The Rio Grande River follows the border between Texas and Mexico for over 1000 miles. 244 miles of it are administered by the National Park Service in Big Bend National Park. Big Bend is sometimes called "three parks in one" because it has a mountain areas, a desert area and the area along the river. There is evidence of human habitation here for almost 10,000 years and fossils have been found from the Cretaceous and Tertiary Periods. At over 800,000 acres, Big Bend is also one of the largest parks under the National Park Service. Big Bend got its name from the way the Rio Grande curves in this part of West Texas.
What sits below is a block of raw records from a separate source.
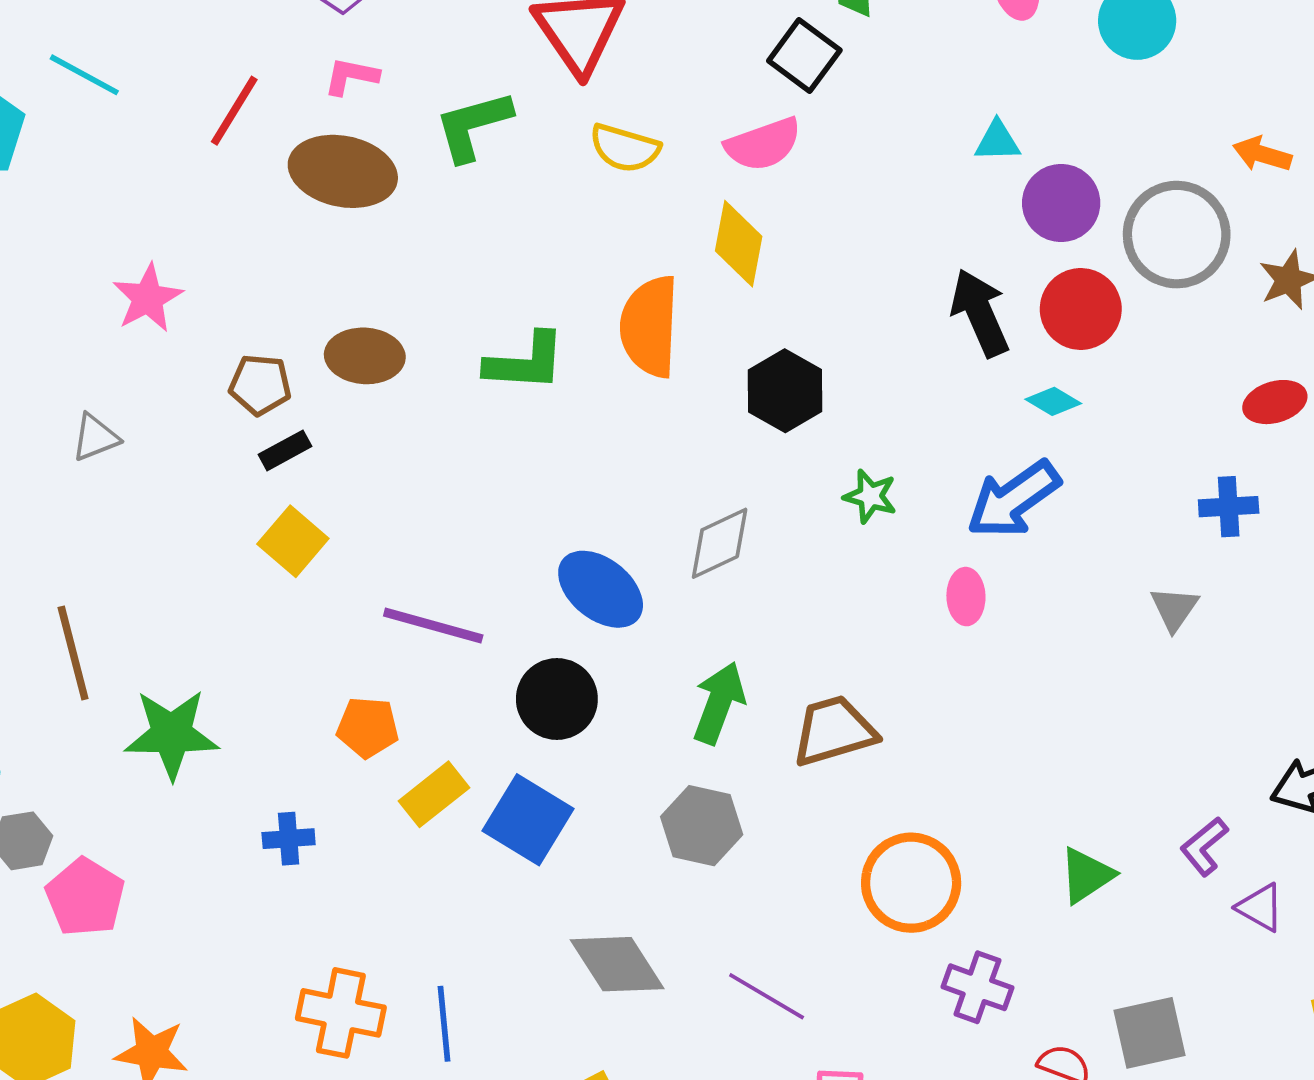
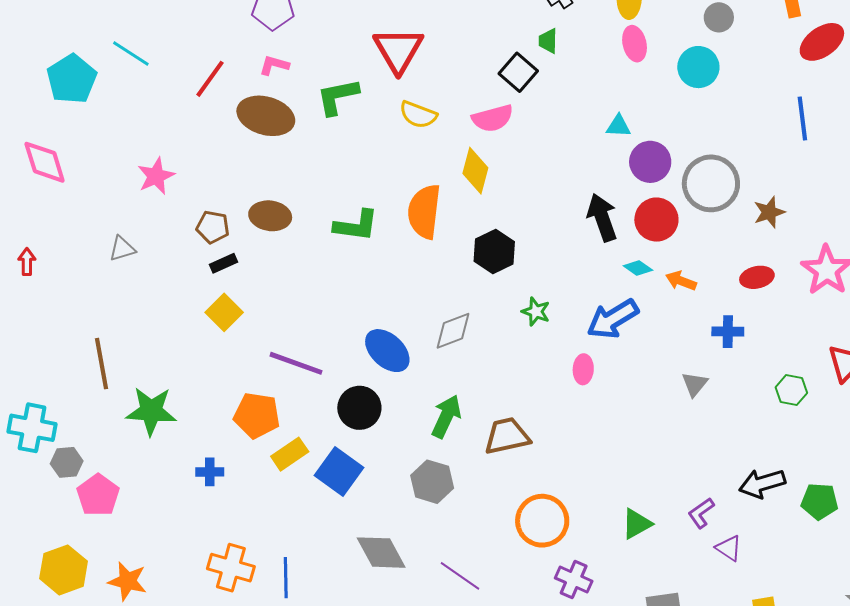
orange arrow: (1262, 154) -> (681, 281), moved
orange pentagon: (368, 727) -> (257, 415), size x1.4

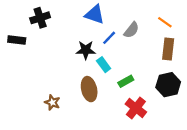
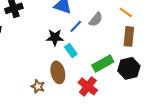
green rectangle: (126, 81) -> (103, 63), moved, size x1.5
brown star: (52, 102) -> (38, 86), moved
red cross: (136, 108) -> (88, 86), moved

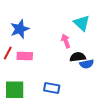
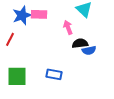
pink rectangle: (25, 56) -> (39, 14), moved

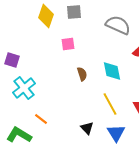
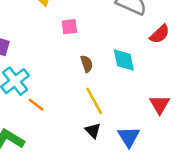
yellow line: (110, 104) -> (94, 101), moved
orange line: (41, 119) -> (36, 105), moved

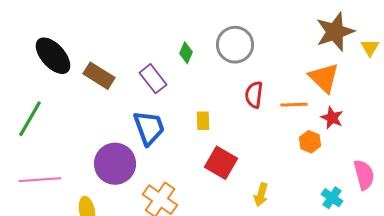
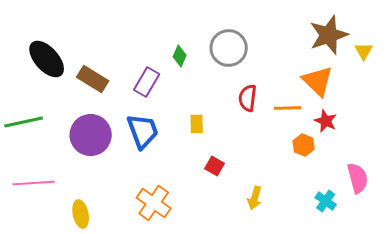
purple rectangle: (153, 79) -> (147, 82), turned 68
green line: (30, 119) -> (24, 122), turned 48
red square: (221, 163) -> (215, 166), size x0.6
purple circle: (115, 164) -> (91, 135), moved

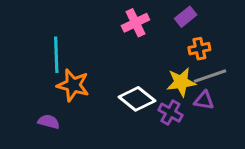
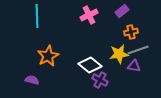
cyan line: (56, 55) -> (37, 16), moved
orange star: (73, 85) -> (48, 56), turned 30
purple cross: (170, 113) -> (100, 80), moved

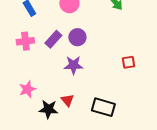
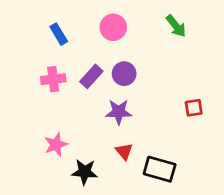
red triangle: (67, 100) -> (124, 151), moved

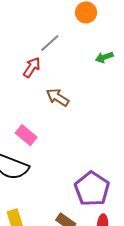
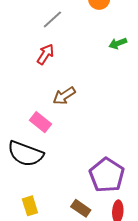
gray line: (50, 43) -> (52, 19), moved
brown arrow: (58, 97) -> (64, 96), moved, turned -65

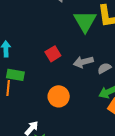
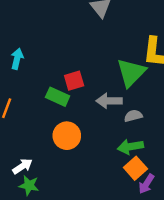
green triangle: (85, 21) -> (131, 73), moved
green rectangle: (15, 75) -> (58, 97), moved

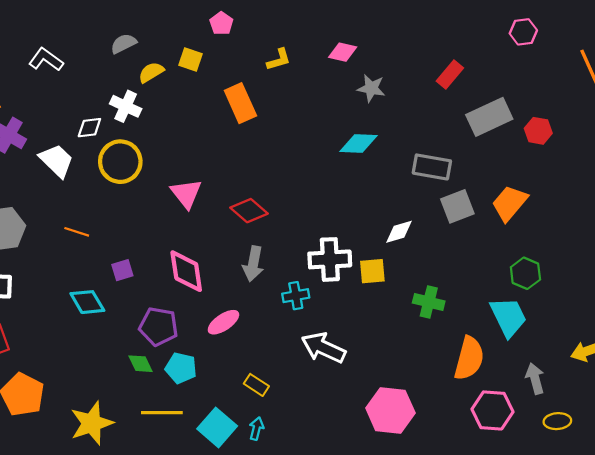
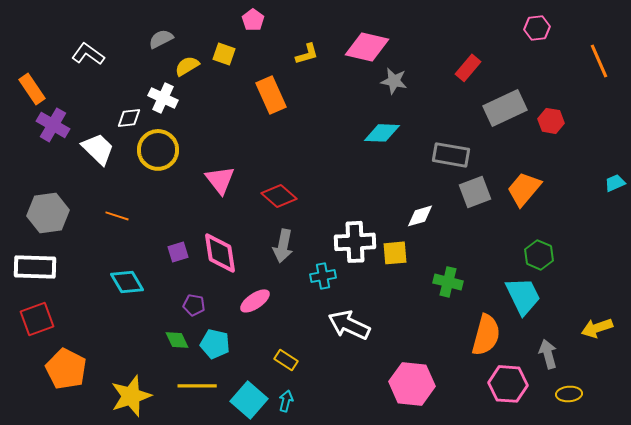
pink diamond: (343, 52) -> (367, 47), size x1.6
purple square: (122, 270) -> (178, 252), moved
purple pentagon: (159, 326) -> (194, 305), size x0.6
Big Bend was a popular destination for high society in the early 1900s. There were some fancy hotels here and a popular hot spring resort. This was also a popular crossing point into Mexico. The springs are still here but the facilities are closed and falling to ruin (still worth checking out though). The border crossing is closed not that it seemed to stop people from crossing from Mexico, setting up some souvenirs, crossing back to Mexico, and then coming back to collect their money later.
There are a wide variety of places to stop along the scenic drives through the park and a number of recreational possibilities. A lot of the park is only accessible with gih clearance and/or 4 wheel drive vehicles. There are miles of hiking trails and you can also boat on the river. One very nice trail takes you to a formation called "The Window" for the way it opens up a view between two mountain ridges to the valley beyond.
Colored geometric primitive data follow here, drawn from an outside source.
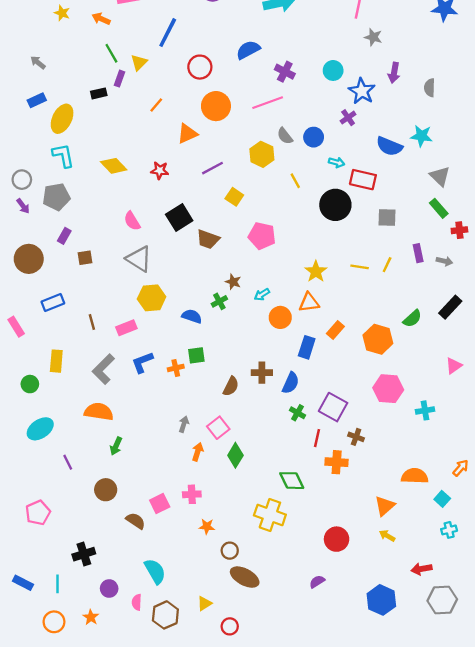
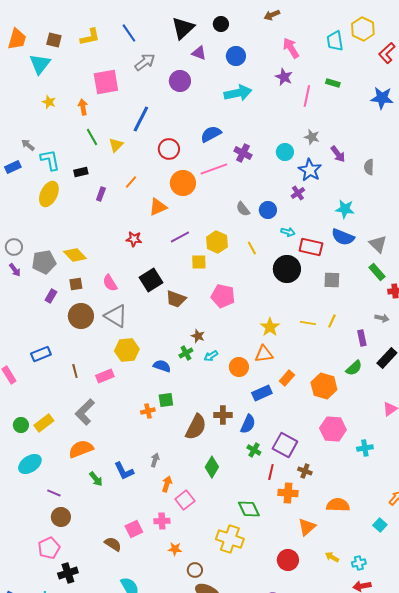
orange arrow: (101, 19) -> (83, 107), turned 56
gray star: (373, 37) -> (312, 137), moved
purple arrow: (394, 73) -> (338, 154), turned -48
purple rectangle: (119, 79) -> (101, 194), moved
blue rectangle: (37, 100) -> (13, 167), moved
pink line: (268, 103) -> (214, 169), moved
cyan star: (422, 136) -> (345, 209), moved
blue semicircle: (389, 146) -> (343, 237), moved
yellow hexagon: (262, 154) -> (217, 242), moved
cyan L-shape: (63, 155) -> (50, 160), moved
yellow diamond: (114, 166) -> (75, 255), moved
yellow square: (234, 197) -> (199, 262), turned -35
purple rectangle: (418, 253) -> (362, 338), moved
brown square: (85, 258) -> (76, 284), moved
brown circle: (29, 259) -> (81, 316), moved
cyan arrow: (262, 294) -> (211, 356), moved
blue rectangle: (307, 347) -> (262, 393), turned 48
yellow rectangle: (56, 361) -> (44, 423), moved, turned 48
blue L-shape: (142, 362) -> (124, 471), moved, turned -95
brown semicircle: (231, 386) -> (196, 427), size x1.5
orange semicircle: (99, 412) -> (81, 449), turned -30
pink square: (218, 428) -> (185, 500), moved
green arrow: (116, 446) -> (96, 479), turned -63
green diamond: (235, 455) -> (212, 467), moved
purple line: (68, 462) -> (54, 493), turned -40
orange semicircle: (415, 476) -> (338, 505), moved
brown circle: (106, 490) -> (61, 517), moved
orange triangle: (385, 506) -> (307, 527), moved
pink pentagon: (38, 513) -> (49, 548), moved
cyan cross: (449, 530) -> (359, 563), moved

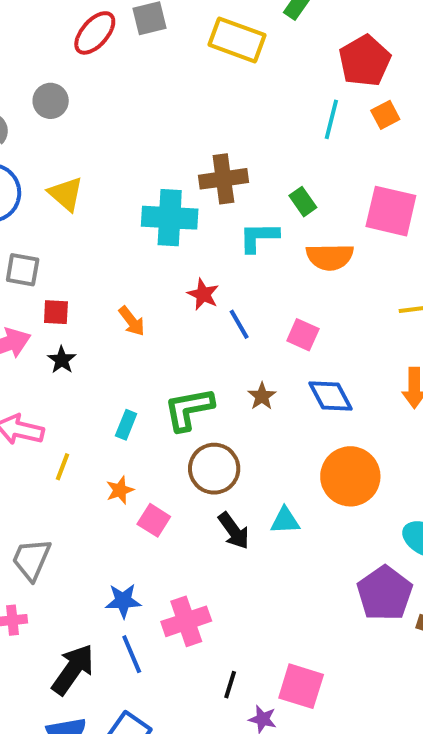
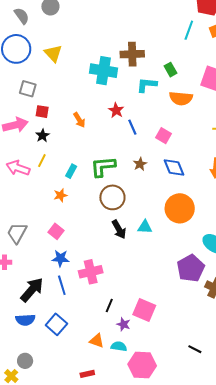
yellow line: (63, 467) -> (42, 161), moved
orange star: (120, 490) -> (60, 195), moved
pink square: (154, 520) -> (56, 231), moved

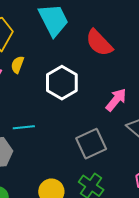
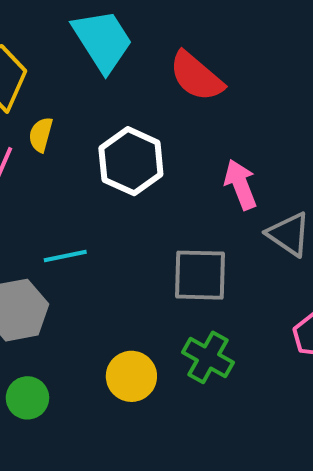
pink arrow: (116, 100) -> (240, 185), turned -55
gray square: (91, 144) -> (200, 275), turned 32

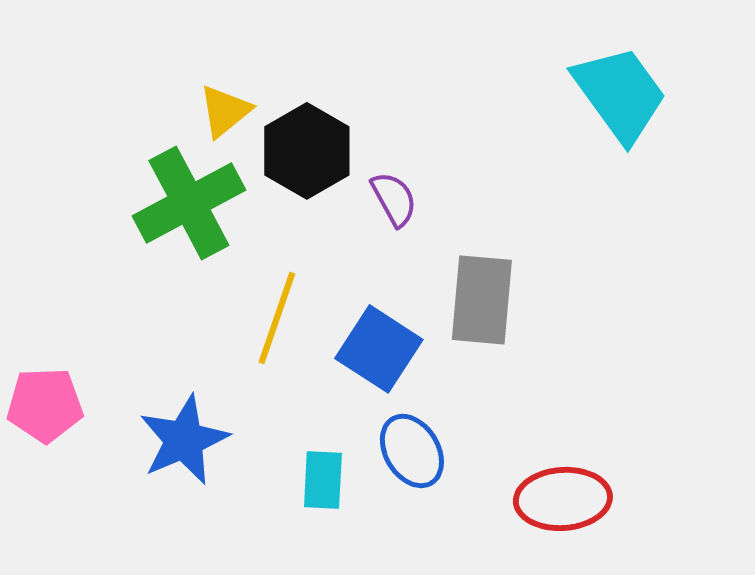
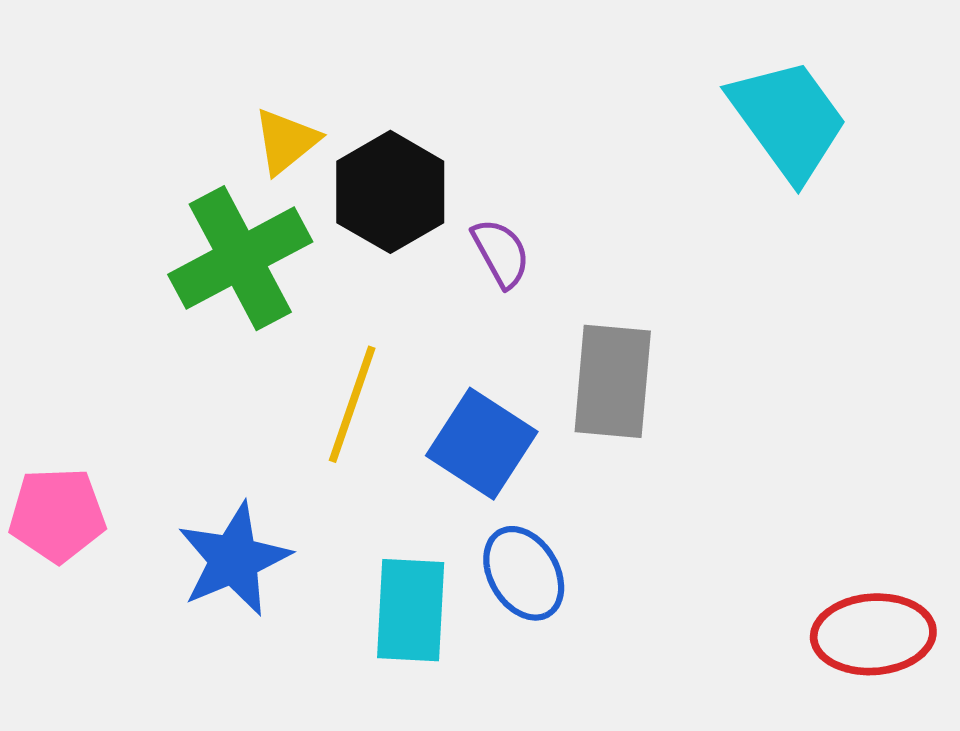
cyan rectangle: (323, 480) -> (411, 610), size x1.4
red ellipse: (563, 499) -> (873, 634), moved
Fondest memory: When I first entered the park the lower desert was clear, then in the distance you saw some low clouds and the peaks above, seeming to grow out of the clouds.
The Panther Junction Visitor Center is open all year from 8:00 A.M. to 6:00 P.M.
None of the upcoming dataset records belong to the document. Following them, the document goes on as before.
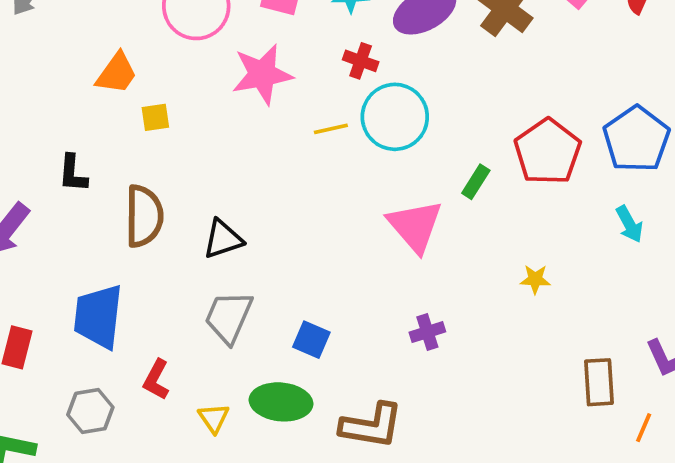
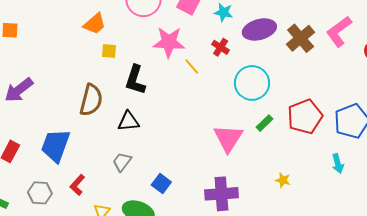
cyan circle: (395, 117) -> (252, 83), moved
yellow line: (331, 129) -> (192, 67), moved, turned 48
black L-shape: (73, 173) -> (135, 80), moved, size x1.4
gray trapezoid: (229, 317) -> (122, 162), size x0.7
purple cross: (427, 332) -> (221, 194), size x1.8

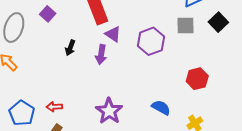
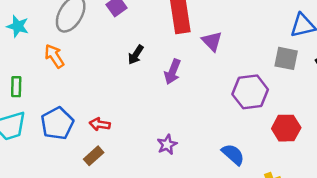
purple triangle: (113, 34) -> (212, 41), moved
purple hexagon: (151, 41) -> (250, 92), moved
purple star: (109, 111) -> (167, 145), size x0.6

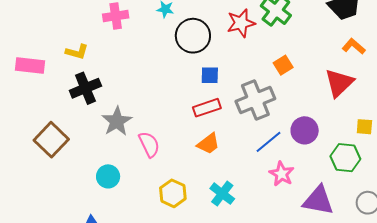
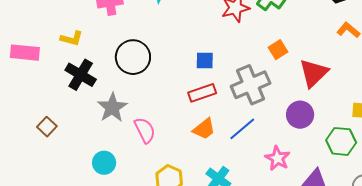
black circle: (193, 36) -> (133, 57), moved
red triangle: (339, 83) -> (314, 73), moved
black cross: (85, 88) -> (81, 75), turned -36
brown square: (51, 140) -> (47, 127), size x0.6
blue line: (268, 142) -> (242, 129), moved

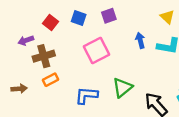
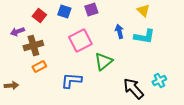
green triangle: (122, 88) -> (103, 62), moved
brown arrow: (19, 89) -> (11, 86), moved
Here you will find exhibits that will help to inform you about the geology, as well as the natural and cultural histories within the park. You can also purchase books, maps, and postcards at the center, as well as fill up your personal water bottles. This is also the place to get backcountry camping and river use permits. There is a small self-guided nature trail next to the porch of the visitor center.
Panther Junction also has public phones, and a full service post office. This is the only post office in the park. The post office is open Monday through Friday from 8:00 to 12:30, then from 2:30 to 4:30.
Fondest memory: My favorite part of the Panther Junction Visitor Center was its outside nature trail. You could pick up a pamphlet at the start which corresponded with numbered desert plants in the garden to identify and give you information about the various plants.
The Rio Grande Village Visitor Center is open November through April, 8:30 to 4:00. This visitor center is located a quarter of a mile north of the Rio Grand Village area. At this visitor center you will find a small exhibit that will help you to learn more about the animal life along the Rio Grande River in Big Bend. Staff will be happy to help you plan your activities in the park, such as hiking the nearby Rio Grand Nature Trail (see photo), Boquillas Canyon, Hot Springs, and other trails in the area. There is also a small desert garden in front of the center with a variety of plants from the Chihuahuan Desert. A small theatre shows Big Bend videos. A bookstore, public phones, and restrooms are all available at the Rio Grande Visitor Center. A water faucet with potable water is available for filling your water bottles. This is another good location to obtain backcountry and river permits at the center.
Fondest memory: My favorite thing in the Rio Grand Village area was the pond at the beginning of the Rio Grand Nature Trail as well as the javalinas and road runners that frequented our campsite.
Chisos Basin Visitor Center and Persimmon Gap Visitor Center are open all year. Chisos Basin Visitor Center is located in Chisos Basin in the developed area at the end of the drive. There is a small exhibit about black bears, mountain lions, and the peregrine falcon that live in the area. Use the water faucet to fill your water bottles before heading out on a hike. Persimmon Gap Visitor Center is located at the Persimmon Gap Entrance Station at the north entrance to the National Park. The small exhibit is a good orientation for the first time visitor to the park. Both centers have a bookstore and restrooms available, as well as a staff who can help you with your plans for exploring the park. Backcountry and camping permits may be gotten at these centers.
Fondest memory: The Window View Trail was my favorite trail. Not only were the views along the route beautiful, but the Window area at the end of the trail was really interesting.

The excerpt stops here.